In musikalischer Hinsicht fehlt dieser Produktion nichts, sie ist unfraglich ein großer Genuss. Rossini wurde von seinen Konkurrenten zuweilen unterstellt, er sei im Besitz einer „Musikmaschine“, die ihm die fortwährende Produktion eingängiger Melodien und verblüffender Effekte ermögliche. Dirigent Jesús López Cobos sorgt mit wunderbar leichter Hand dafür, dass diese Musikmaschine wie ein geöltes Schweizer Präzisionswerk läuft, aber niemals seelenlos klingt. Alles ist präzise austariert – die Forte-Stellen kräftig, aber nie zu laut, die leisen Stellen mit subtiler Finesse realisiert.

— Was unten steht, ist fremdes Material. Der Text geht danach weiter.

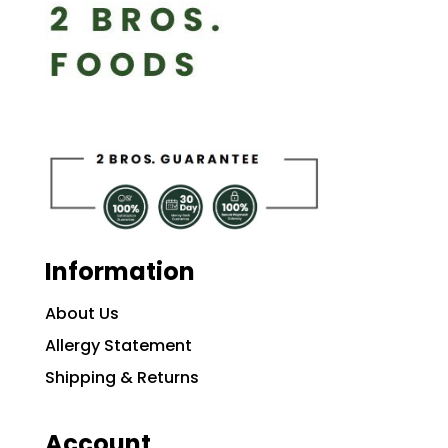
Information
About Us
Allergy Statement
Shipping & Returns
Account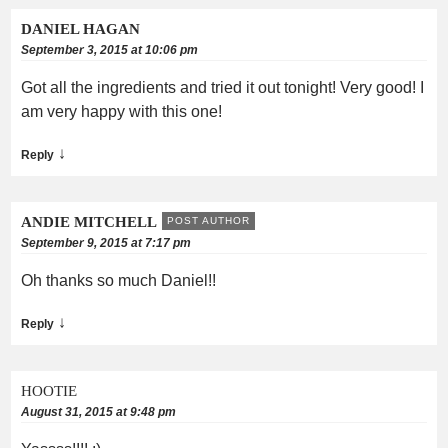
DANIEL HAGAN
September 3, 2015 at 10:06 pm
Got all the ingredients and tried it out tonight! Very good! I
am very happy with this one!
↓
Reply
ANDIE MITCHELL
POST AUTHOR
September 9, 2015 at 7:17 pm
Oh thanks so much Daniel!!
↓
Reply
HOOTIE
August 31, 2015 at 9:48 pm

Rossini war angeblich ausgebrannt, als er seine einzige „Grand opéra“ als krönenden Abschluss seiner Karriere schrieb. Dass man davon rein gar nichts bemerkt, liegt nicht zuletzt auch an der Qualität sämtlicher Mitwirkender. Leidenschaftlich und kämpferisch Jean-Francois Lapointe als Titelheld, glutvoll John Osborn als Arnold, beide zusammen obendrein im ersten Akt hinreißend komödiantische Duettpartner. Lyrisch und besonnen Nadine Koutcher als Mathilde (auch durch das Kostüm, das Viscontis „Ludwig II“ entstammen könnte, als Geistesverwandte Elisabeths von Österreich erkennbar), gesanglich und darstellerisch jungenhaft-frisch Amelia Scicolone als Jemmi. Für das Orchestre de la Suisse Romande, so jedenfalls klingt es, ist Rossinis „Wilhelm Tell“ ein Heimspiel. Und, nicht nur im Finale großartig-bewegend: der Chor des Grand Théâtre.